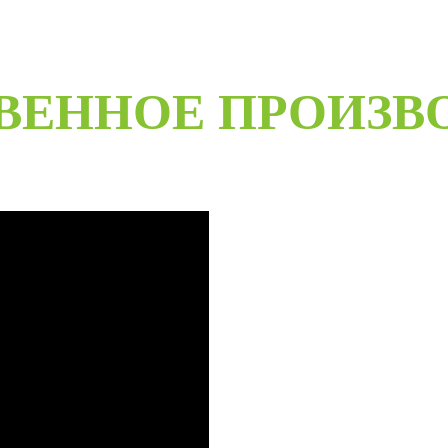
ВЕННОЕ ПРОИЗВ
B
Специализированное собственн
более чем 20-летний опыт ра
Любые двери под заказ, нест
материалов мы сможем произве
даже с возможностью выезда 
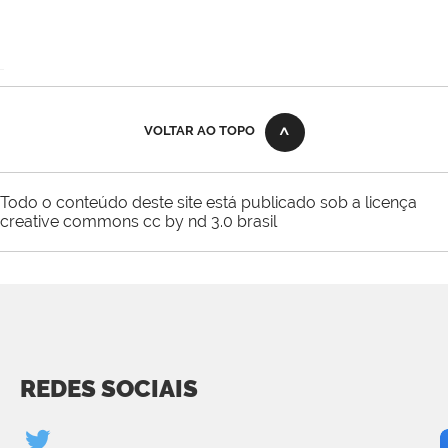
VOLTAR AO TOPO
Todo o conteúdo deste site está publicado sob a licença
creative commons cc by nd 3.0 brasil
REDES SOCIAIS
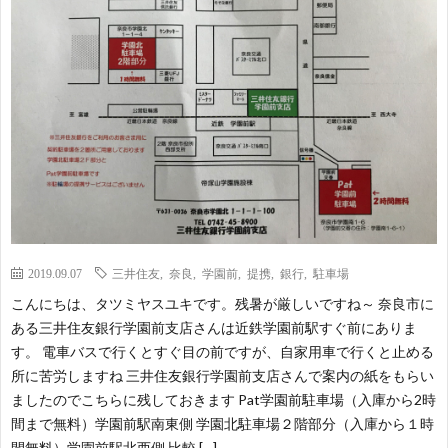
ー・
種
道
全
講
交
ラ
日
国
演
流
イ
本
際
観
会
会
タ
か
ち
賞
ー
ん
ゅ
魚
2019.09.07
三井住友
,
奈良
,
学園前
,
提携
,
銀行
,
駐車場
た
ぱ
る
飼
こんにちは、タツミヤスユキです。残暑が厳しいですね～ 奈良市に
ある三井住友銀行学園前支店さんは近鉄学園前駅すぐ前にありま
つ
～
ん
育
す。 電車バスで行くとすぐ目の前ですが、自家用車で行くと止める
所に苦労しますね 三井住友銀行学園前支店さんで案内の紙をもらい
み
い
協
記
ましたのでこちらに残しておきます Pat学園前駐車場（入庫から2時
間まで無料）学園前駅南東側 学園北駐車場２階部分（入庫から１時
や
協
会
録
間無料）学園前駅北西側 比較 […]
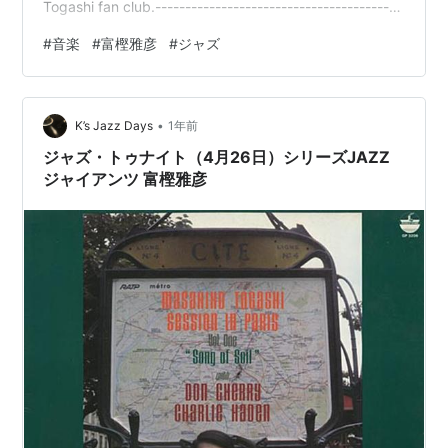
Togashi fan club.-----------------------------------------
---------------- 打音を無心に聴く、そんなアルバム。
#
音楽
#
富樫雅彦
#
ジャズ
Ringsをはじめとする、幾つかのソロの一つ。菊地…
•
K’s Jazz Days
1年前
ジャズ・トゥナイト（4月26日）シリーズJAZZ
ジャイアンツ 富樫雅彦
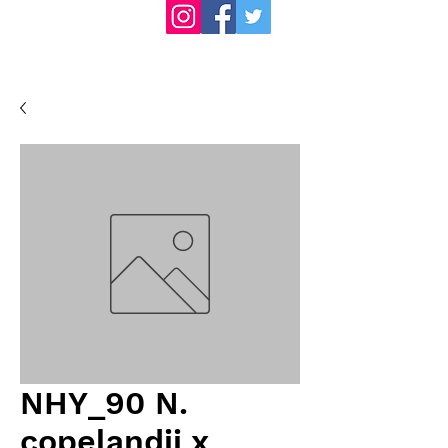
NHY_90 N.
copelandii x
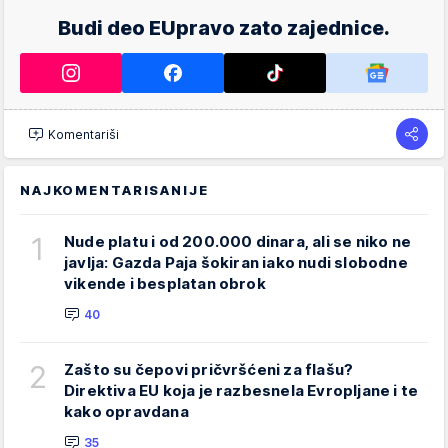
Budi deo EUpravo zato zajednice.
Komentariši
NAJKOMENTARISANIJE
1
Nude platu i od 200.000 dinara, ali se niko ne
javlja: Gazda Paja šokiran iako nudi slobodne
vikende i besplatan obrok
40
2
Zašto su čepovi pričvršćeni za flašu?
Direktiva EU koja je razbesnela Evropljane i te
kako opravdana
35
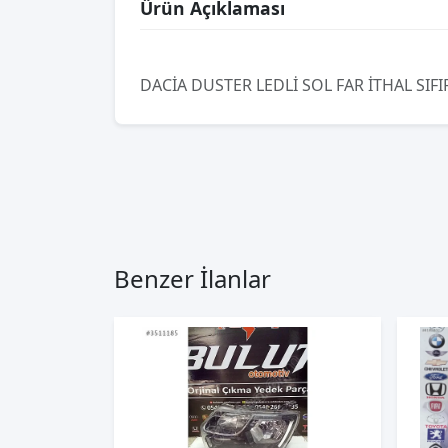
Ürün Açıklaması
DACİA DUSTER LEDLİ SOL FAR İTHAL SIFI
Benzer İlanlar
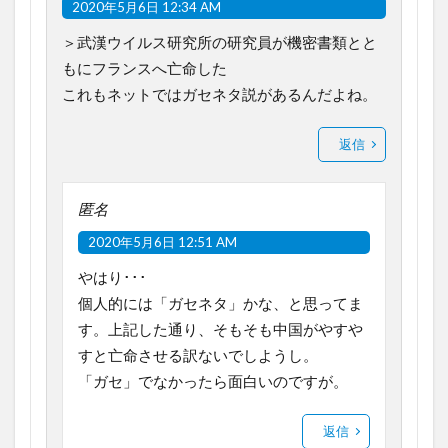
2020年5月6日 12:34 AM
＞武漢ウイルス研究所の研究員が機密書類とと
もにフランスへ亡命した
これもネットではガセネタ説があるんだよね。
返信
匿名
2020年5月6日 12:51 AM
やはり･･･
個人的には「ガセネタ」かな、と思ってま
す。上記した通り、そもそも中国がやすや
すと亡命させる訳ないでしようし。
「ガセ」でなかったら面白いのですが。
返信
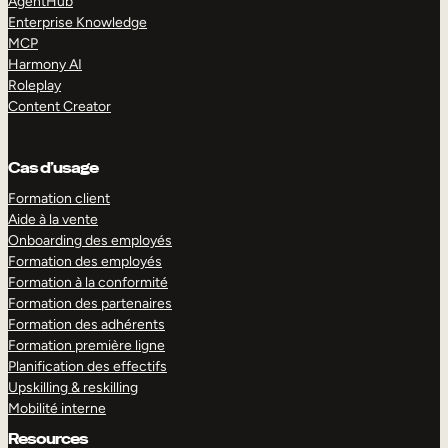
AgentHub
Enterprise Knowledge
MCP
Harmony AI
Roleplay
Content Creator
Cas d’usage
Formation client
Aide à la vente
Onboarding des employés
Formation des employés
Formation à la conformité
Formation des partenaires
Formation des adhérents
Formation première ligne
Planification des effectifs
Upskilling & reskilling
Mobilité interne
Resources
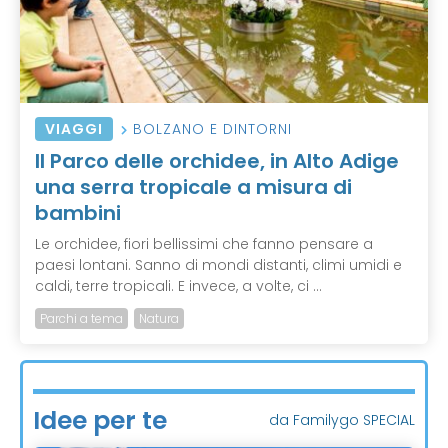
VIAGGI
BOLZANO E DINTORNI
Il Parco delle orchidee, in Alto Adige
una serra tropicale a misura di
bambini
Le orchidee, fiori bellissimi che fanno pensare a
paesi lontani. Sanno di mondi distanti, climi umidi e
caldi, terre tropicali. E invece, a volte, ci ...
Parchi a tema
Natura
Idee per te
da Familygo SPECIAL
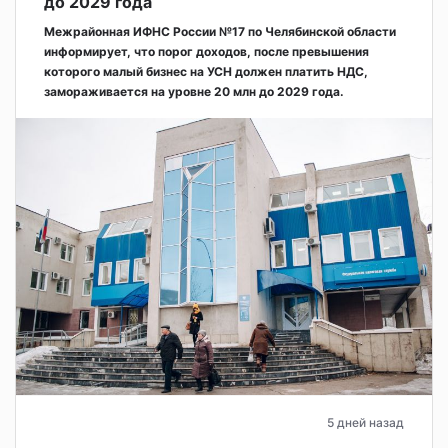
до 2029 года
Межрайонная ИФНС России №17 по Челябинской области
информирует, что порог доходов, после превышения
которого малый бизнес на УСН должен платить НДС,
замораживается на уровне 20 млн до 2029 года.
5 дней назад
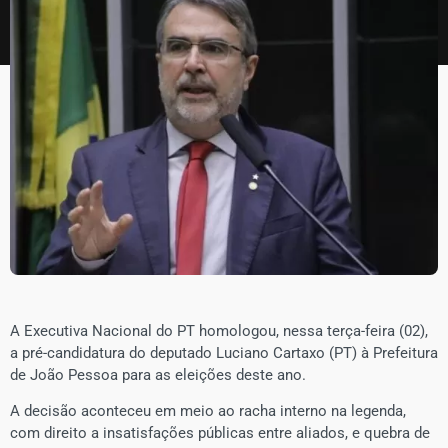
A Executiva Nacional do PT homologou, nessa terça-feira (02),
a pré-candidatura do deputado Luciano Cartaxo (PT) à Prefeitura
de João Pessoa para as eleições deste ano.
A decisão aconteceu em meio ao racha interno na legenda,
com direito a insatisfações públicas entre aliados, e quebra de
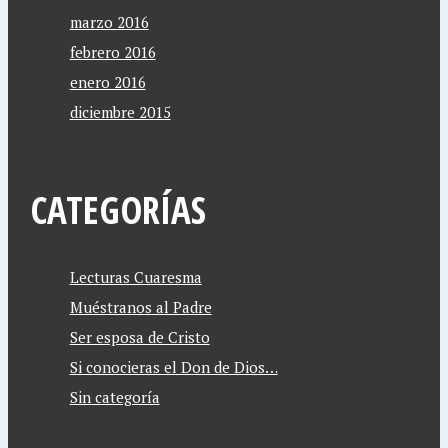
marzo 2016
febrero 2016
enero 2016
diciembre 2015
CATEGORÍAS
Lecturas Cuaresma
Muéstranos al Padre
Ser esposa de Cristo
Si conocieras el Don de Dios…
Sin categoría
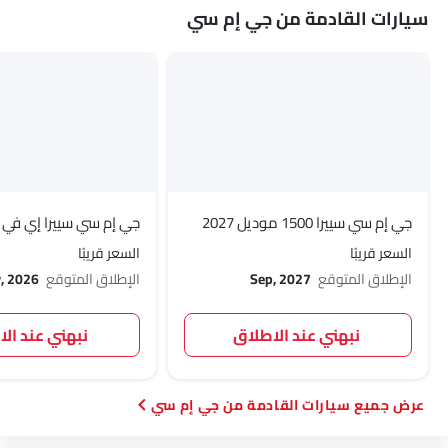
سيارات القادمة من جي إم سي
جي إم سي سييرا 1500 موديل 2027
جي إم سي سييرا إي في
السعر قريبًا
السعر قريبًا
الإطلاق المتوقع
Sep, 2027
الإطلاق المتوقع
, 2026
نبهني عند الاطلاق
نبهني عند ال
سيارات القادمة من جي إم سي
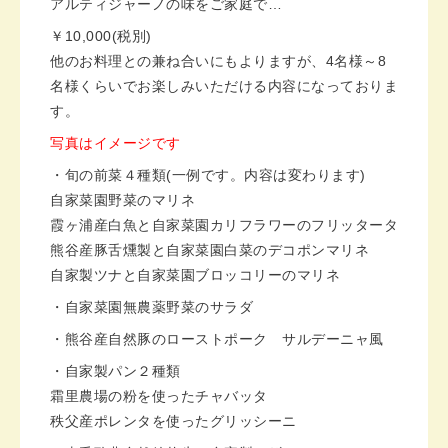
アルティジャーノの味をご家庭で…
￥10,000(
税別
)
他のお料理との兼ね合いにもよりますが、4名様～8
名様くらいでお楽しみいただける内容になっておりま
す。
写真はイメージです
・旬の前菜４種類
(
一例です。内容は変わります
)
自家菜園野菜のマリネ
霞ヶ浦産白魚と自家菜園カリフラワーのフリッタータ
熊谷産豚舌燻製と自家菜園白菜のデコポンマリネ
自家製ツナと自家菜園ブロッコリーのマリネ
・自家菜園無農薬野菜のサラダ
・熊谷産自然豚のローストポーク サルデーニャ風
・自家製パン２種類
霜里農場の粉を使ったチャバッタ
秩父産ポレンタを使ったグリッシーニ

══════════

## Work task
Give back the listing word for word, minus its images.

## Output below
ВЕННОЕ ПРОИЗВ
B
Специализированное собственн
более чем 20-летний опыт ра
Любые двери под заказ, нест
материалов мы сможем произве
даже с возможностью выезда 
VOLTAR AO TOPO
Todo o conteúdo deste site está publicado sob a licença
creative commons cc by nd 3.0 brasil
REDES SOCIAIS
ー・
種
道
全
講
交
ラ
日
国
演
流
イ
本
際
観
会
会
タ
か
ち
賞
ー
ん
ゅ
魚
2019.09.07
三井住友
,
奈良
,
学園前
,
提携
,
銀行
,
駐車場
た
ぱ
る
飼
こんにちは、タツミヤスユキです。残暑が厳しいですね～ 奈良市に
ある三井住友銀行学園前支店さんは近鉄学園前駅すぐ前にありま
つ
～
ん
育
す。 電車バスで行くとすぐ目の前ですが、自家用車で行くと止める
所に苦労しますね 三井住友銀行学園前支店さんで案内の紙をもらい
み
い
協
記
ましたのでこちらに残しておきます Pat学園前駐車場（入庫から2時
間まで無料）学園前駅南東側 学園北駐車場２階部分（入庫から１時
や
協
会
録
間無料）学園前駅北西側 比較 […]
Togashi fan club.-----------------------------------------
---------------- 打音を無心に聴く、そんなアルバム。
#
音楽
#
富樫雅彦
#
ジャズ
Ringsをはじめとする、幾つかのソロの一つ。菊地…
•
K’s Jazz Days
1年前
ジャズ・トゥナイト（4月26日）シリーズJAZZ
ジャイアンツ 富樫雅彦
NHY_90 N.
copelandii x
Budi deo EUpravo zato zajednice.
Komentariši
NAJKOMENTARISANIJE
1
Nude platu i od 200.000 dinara, ali se niko ne
javlja: Gazda Paja šokiran iako nudi slobodne
vikende i besplatan obrok
40
2
Zašto su čepovi pričvršćeni za flašu?
Direktiva EU koja je razbesnela Evropljane i te
kako opravdana
35
Ürün Açıklaması
DACİA DUSTER LEDLİ SOL FAR İTHAL SIFI
Benzer İlanlar
2020年5月6日 12:34 AM
＞武漢ウイルス研究所の研究員が機密書類とと
もにフランスへ亡命した
これもネットではガセネタ説があるんだよね。
返信
匿名
2020年5月6日 12:51 AM
やはり･･･
個人的には「ガセネタ」かな、と思ってま
す。上記した通り、そもそも中国がやすや
すと亡命させる訳ないでしようし。
「ガセ」でなかったら面白いのですが。
返信
AgentHub
Enterprise Knowledge
MCP
Harmony AI
Roleplay
Content Creator
Cas d’usage
Formation client
Aide à la vente
Onboarding des employés
Formation des employés
Formation à la conformité
Formation des partenaires
Formation des adhérents
Formation première ligne
Planification des effectifs
Upskilling & reskilling
Mobilité interne
Resources
VIAGGI
BOLZANO E DINTORNI
Il Parco delle orchidee, in Alto Adige
una serra tropicale a misura di
bambini
Le orchidee, fiori bellissimi che fanno pensare a
paesi lontani. Sanno di mondi distanti, climi umidi e
caldi, terre tropicali. E invece, a volte, ci ...
Parchi a tema
Natura
Idee per te
da Familygo SPECIAL
до 2029 года
Межрайонная ИФНС России №17 по Челябинской области
информирует, что порог доходов, после превышения
которого малый бизнес на УСН должен платить НДС,
замораживается на уровне 20 млн до 2029 года.
5 дней назад
A Executiva Nacional do PT homologou, nessa terça-feira (02),
a pré-candidatura do deputado Luciano Cartaxo (PT) à Prefeitura
de João Pessoa para as eleições deste ano.
A decisão aconteceu em meio ao racha interno na legenda,
com direito a insatisfações públicas entre aliados, e quebra de
marzo 2016
febrero 2016
enero 2016
diciembre 2015
CATEGORÍAS
Lecturas Cuaresma
Muéstranos al Padre
Ser esposa de Cristo
Si conocieras el Don de Dios…
Sin categoría
سيارات القادمة من جي إم سي
جي إم سي سييرا 1500 موديل 2027
جي إم سي سييرا إي في
السعر قريبًا
السعر قريبًا
الإطلاق المتوقع
Sep, 2027
الإطلاق المتوقع
, 2026
نبهني عند الاطلاق
نبهني عند ال
سيارات القادمة من جي إم سي
アルティジャーノの味をご家庭で…
￥10,000(
税別
)
他のお料理との兼ね合いにもよりますが、4名様～8
名様くらいでお楽しみいただける内容になっておりま
す。
写真はイメージです
・旬の前菜４種類
(
一例です。内容は変わります
)
自家菜園野菜のマリネ
霞ヶ浦産白魚と自家菜園カリフラワーのフリッタータ
熊谷産豚舌燻製と自家菜園白菜のデコポンマリネ
自家製ツナと自家菜園ブロッコリーのマリネ
・自家菜園無農薬野菜のサラダ
・熊谷産自然豚のローストポーク サルデーニャ風
・自家製パン２種類
霜里農場の粉を使ったチャバッタ
秩父産ポレンタを使ったグリッシーニ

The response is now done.